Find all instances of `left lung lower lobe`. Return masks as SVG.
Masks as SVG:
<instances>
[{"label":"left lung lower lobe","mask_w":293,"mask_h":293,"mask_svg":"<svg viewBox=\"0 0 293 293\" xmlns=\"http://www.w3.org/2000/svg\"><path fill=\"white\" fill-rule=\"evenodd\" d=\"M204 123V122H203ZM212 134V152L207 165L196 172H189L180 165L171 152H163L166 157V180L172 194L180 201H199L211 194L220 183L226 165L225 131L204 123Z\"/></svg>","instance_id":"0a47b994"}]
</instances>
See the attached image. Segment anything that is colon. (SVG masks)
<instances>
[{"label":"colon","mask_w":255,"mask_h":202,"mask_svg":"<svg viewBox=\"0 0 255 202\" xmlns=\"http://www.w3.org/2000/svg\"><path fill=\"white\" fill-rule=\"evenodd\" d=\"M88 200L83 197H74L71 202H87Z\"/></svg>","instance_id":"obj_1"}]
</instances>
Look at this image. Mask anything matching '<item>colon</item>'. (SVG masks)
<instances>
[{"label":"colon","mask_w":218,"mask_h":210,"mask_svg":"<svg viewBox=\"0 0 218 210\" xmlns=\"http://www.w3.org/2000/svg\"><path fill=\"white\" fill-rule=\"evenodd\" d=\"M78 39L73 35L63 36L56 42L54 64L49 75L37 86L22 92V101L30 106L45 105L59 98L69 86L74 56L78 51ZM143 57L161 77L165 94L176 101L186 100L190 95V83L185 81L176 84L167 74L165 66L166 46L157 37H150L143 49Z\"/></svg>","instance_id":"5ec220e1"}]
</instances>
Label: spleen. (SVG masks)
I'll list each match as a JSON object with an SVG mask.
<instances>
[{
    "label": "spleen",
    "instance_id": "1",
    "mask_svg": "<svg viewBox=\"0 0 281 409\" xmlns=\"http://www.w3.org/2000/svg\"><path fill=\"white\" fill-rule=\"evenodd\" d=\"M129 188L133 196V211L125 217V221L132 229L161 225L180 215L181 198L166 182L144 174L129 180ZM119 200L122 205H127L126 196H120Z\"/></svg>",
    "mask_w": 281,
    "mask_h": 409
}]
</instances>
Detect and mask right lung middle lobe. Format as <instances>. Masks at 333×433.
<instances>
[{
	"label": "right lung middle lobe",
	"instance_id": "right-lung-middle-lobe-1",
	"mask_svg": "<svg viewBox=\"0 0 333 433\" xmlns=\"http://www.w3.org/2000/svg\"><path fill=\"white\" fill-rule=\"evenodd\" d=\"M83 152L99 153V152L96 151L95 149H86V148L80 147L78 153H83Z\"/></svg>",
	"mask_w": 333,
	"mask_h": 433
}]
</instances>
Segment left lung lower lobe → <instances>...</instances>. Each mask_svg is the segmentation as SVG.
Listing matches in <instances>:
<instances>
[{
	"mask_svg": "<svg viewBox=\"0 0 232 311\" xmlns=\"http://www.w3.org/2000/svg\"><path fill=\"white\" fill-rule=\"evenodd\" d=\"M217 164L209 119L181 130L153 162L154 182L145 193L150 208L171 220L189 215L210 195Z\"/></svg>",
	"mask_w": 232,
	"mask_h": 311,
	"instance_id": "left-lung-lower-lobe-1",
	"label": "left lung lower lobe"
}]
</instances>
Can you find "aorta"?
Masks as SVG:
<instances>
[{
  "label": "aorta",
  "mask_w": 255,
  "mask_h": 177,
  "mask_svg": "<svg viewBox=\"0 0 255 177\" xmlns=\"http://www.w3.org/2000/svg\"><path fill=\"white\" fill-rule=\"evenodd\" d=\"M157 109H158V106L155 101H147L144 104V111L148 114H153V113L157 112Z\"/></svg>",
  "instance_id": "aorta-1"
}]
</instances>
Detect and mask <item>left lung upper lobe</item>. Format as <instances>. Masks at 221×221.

━━━━━━━━━━━━━━━━━━━━

Task details: Each record above should be restated word for word.

Response below:
Find all instances of `left lung lower lobe`. Return masks as SVG.
Masks as SVG:
<instances>
[{"label":"left lung lower lobe","mask_w":293,"mask_h":293,"mask_svg":"<svg viewBox=\"0 0 293 293\" xmlns=\"http://www.w3.org/2000/svg\"><path fill=\"white\" fill-rule=\"evenodd\" d=\"M204 123V122H203ZM212 134V152L207 165L196 172H189L180 165L171 152H163L166 157V180L172 194L180 201H199L211 194L220 183L226 165L225 131L204 123Z\"/></svg>","instance_id":"0a47b994"}]
</instances>
See the attached image. Segment anything that is colon. (SVG masks)
<instances>
[{"label":"colon","mask_w":255,"mask_h":202,"mask_svg":"<svg viewBox=\"0 0 255 202\" xmlns=\"http://www.w3.org/2000/svg\"><path fill=\"white\" fill-rule=\"evenodd\" d=\"M88 200L83 197H74L71 202H87Z\"/></svg>","instance_id":"obj_1"}]
</instances>
Look at this image. Mask anything matching '<item>colon</item>'. (SVG masks)
<instances>
[{"label":"colon","mask_w":218,"mask_h":210,"mask_svg":"<svg viewBox=\"0 0 218 210\" xmlns=\"http://www.w3.org/2000/svg\"><path fill=\"white\" fill-rule=\"evenodd\" d=\"M78 39L73 35L63 36L56 42L54 64L49 75L37 86L22 92V101L30 106L45 105L59 98L69 86L74 56L78 51ZM143 57L161 77L165 94L176 101L186 100L190 95V83L185 81L176 84L167 74L165 66L166 46L157 37H150L143 49Z\"/></svg>","instance_id":"5ec220e1"}]
</instances>
Label: spleen. (SVG masks)
I'll list each match as a JSON object with an SVG mask.
<instances>
[{
    "label": "spleen",
    "instance_id": "1",
    "mask_svg": "<svg viewBox=\"0 0 281 409\" xmlns=\"http://www.w3.org/2000/svg\"><path fill=\"white\" fill-rule=\"evenodd\" d=\"M129 188L133 196V211L125 217V221L132 229L161 225L180 215L181 198L166 182L144 174L129 180ZM119 200L122 205H127L126 196H120Z\"/></svg>",
    "mask_w": 281,
    "mask_h": 409
}]
</instances>
Detect and mask right lung middle lobe. Format as <instances>. Masks at 333×433.
<instances>
[{
	"label": "right lung middle lobe",
	"instance_id": "right-lung-middle-lobe-1",
	"mask_svg": "<svg viewBox=\"0 0 333 433\" xmlns=\"http://www.w3.org/2000/svg\"><path fill=\"white\" fill-rule=\"evenodd\" d=\"M83 152L99 153V152L96 151L95 149H86V148L80 147L78 153H83Z\"/></svg>",
	"mask_w": 333,
	"mask_h": 433
}]
</instances>
Segment left lung lower lobe → <instances>...</instances>. Each mask_svg is the segmentation as SVG.
Listing matches in <instances>:
<instances>
[{
	"mask_svg": "<svg viewBox=\"0 0 232 311\" xmlns=\"http://www.w3.org/2000/svg\"><path fill=\"white\" fill-rule=\"evenodd\" d=\"M217 164L209 119L181 130L153 162L154 182L145 193L150 208L171 220L189 215L210 195Z\"/></svg>",
	"mask_w": 232,
	"mask_h": 311,
	"instance_id": "left-lung-lower-lobe-1",
	"label": "left lung lower lobe"
}]
</instances>
Can you find "aorta"?
Masks as SVG:
<instances>
[{
  "label": "aorta",
  "mask_w": 255,
  "mask_h": 177,
  "mask_svg": "<svg viewBox=\"0 0 255 177\" xmlns=\"http://www.w3.org/2000/svg\"><path fill=\"white\" fill-rule=\"evenodd\" d=\"M157 109H158V106L155 101H147L144 104V111L148 114H153V113L157 112Z\"/></svg>",
  "instance_id": "aorta-1"
}]
</instances>
Detect and mask <item>left lung upper lobe</item>. Format as <instances>. Masks at 221×221.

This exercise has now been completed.